Functionalization of the Emergent AFGP Gene.
Forming proper coding regions of the AFGP gene alone would not lead to a gene product unless a minimal promoter was acquired to activate transcription thereby functionalizing the gene. All extant functional AFGPs have a TATA box, the core promoter for transcriptional activation, appropriately placed at 25–30 nt upstream from the presumptive transcription start site, but it is missing in the AFGP-like sequences of the basal species (Fig. 1 and SI Appendix, Fig. S9). To uncover the origin of the promoter region, we examined the sequences of this upstream region in all sequenced species. As already noted above, all AFGP homologs share an ∼240 nt 5′ region of high sequence similarities with functional AFGPs from the Met start codon through the SP cds (gray highlight, Fig. 1 and SI Appendix, Fig. S9), but only M. merlangus shares sequence similarities further upstream with the AFGP 5′ UTR and upstream regulatory region inclusive of the TATA box (SI Appendix, Fig. S9). The counterparts of this further upstream sequence in the basal gadine T. esmarkii and the lotines B. brosme and L. lota are drastically divergent and lack promoter elements (SI Appendix, Fig. S9, nt 1–120/130), but, interestingly, they share high similarities with each other.

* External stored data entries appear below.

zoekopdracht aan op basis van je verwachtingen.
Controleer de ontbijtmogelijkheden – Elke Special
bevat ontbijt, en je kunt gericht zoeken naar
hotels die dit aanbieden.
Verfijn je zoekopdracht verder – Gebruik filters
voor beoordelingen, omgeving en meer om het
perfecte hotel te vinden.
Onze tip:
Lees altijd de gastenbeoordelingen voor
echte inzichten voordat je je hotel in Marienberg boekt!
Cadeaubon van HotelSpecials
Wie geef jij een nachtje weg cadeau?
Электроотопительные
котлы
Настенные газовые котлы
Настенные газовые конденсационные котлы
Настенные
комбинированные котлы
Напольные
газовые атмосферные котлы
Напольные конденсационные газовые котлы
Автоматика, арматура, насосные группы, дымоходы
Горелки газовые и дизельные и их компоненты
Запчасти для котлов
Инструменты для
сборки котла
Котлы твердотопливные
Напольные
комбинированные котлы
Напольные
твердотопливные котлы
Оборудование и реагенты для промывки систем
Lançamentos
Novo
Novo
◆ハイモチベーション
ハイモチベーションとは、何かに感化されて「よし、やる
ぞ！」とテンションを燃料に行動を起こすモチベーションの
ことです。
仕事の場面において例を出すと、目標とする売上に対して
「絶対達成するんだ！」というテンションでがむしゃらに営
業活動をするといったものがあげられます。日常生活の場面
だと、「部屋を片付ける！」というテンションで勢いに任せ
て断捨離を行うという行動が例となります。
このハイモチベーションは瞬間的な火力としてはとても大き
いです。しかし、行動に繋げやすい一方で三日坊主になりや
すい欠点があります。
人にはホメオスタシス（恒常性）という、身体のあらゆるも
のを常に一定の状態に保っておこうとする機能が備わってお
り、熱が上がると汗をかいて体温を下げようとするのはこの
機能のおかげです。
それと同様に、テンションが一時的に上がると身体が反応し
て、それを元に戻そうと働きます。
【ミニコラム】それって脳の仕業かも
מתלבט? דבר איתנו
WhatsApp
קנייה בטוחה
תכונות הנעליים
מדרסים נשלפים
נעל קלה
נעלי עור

These results suggest the following. First, the divergent upstream sequences of the AFGP homologs shared by the basal T. esmarkii, B. brosme, and L. lota indicate they occupy a homologous genomic location (the putative ancestral site) that is distinct from the location of the extant AFGP genotype in the more derived M. merlangus and species of the AFGP-bearing clade. This is supported by a complete lack of microsynteny in our comparison of the sequence contigs of the AFGP-homolog loci of B. brosme with those of B. saida AFGP loci. We found none of the predicted neighboring genes are shared between the two species (SI Appendix, Table S1). Second, the acquisition of the proximal 5′ promoter region and functionalization of the emerging AFGP gene occurred after the divergence of the Trisopterus lineage. Since a (Thr-Ala-Ala)n-like cds exists in T. esmarkii (SI Appendix, Fig. S7B), expansion of the Ala(GCA)-rich codons that could lead to an AFGP ORF likely began at the ancestral site before the recruitment of a cis-regulatory region. Without it, an emerging AFGP-like cds could not be transcribed and would remain as non-sense repetitive DNA in the Trisopterus and more basal lineages. We propose the possibility that the cis-promoter region was acquired in the most recent common ancestor of the AFGP-bearing clade through a stochastic translocation of the ancestral AFGP founder region to a new genomic site that happened to contain a TATA motif thereby conferring transcriptional capability. Although the specific mechanism of the translocation is currently unclear, cryptic transcriptional initiation sites and regulatory signals are deemed prevalent throughout genomes as increasing evidence suggests large portions of genomes become transcribed at some time (25). Regarding translational activation, all examined AFGP and homologs contain the Kozak consensus sequence ACCATGG for eukaryotic translation initiation (26) (Fig. 2 and SI Appendix, Fig. S9). Therefore, this motif likely existed in the founder genomic site and became functionalized when the promoter region was acquired.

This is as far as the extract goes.